**WHAT THE TASK REQUIRES**
Because the entries hold pictures, reproduce only their words, exactly as written.

**EXCERPTED RECORDS**
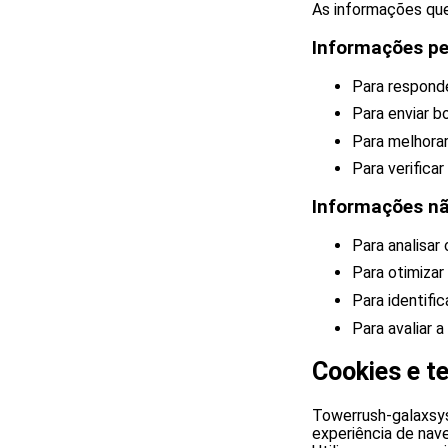
As informações que 
Informações pe
Para respond
Para enviar b
Para melhorar
Para verifica
Informações nã
Para analisar
Para otimizar
Para identifi
Para avaliar 
Cookies e t
Towerrush-galaxsys
experiência de nave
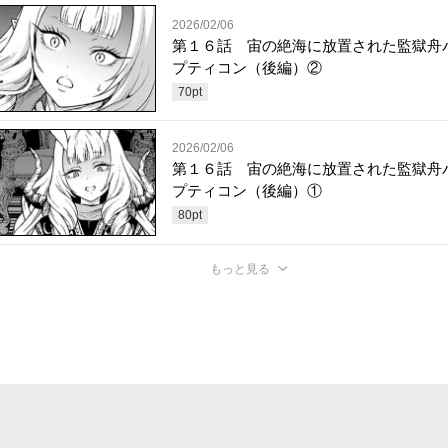
2026/02/06
第１６話 宙の絶海に放置された監獄舟
プティコン（後編）②
70
pt
2026/02/06
第１６話 宙の絶海に放置された監獄舟
プティコン（後編）①
80
pt
もっと見る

**SOLUTION**
As informações que 
Informações pe
Para respond
Para enviar b
Para melhorar
Para verifica
Informações nã
Para analisar
Para otimizar
Para identifi
Para avaliar 
Cookies e t
Towerrush-galaxsys
experiência de nave
2026/02/06
第１６話 宙の絶海に放置された監獄舟
プティコン（後編）②
70
pt
2026/02/06
第１６話 宙の絶海に放置された監獄舟
プティコン（後編）①
80
pt
もっと見る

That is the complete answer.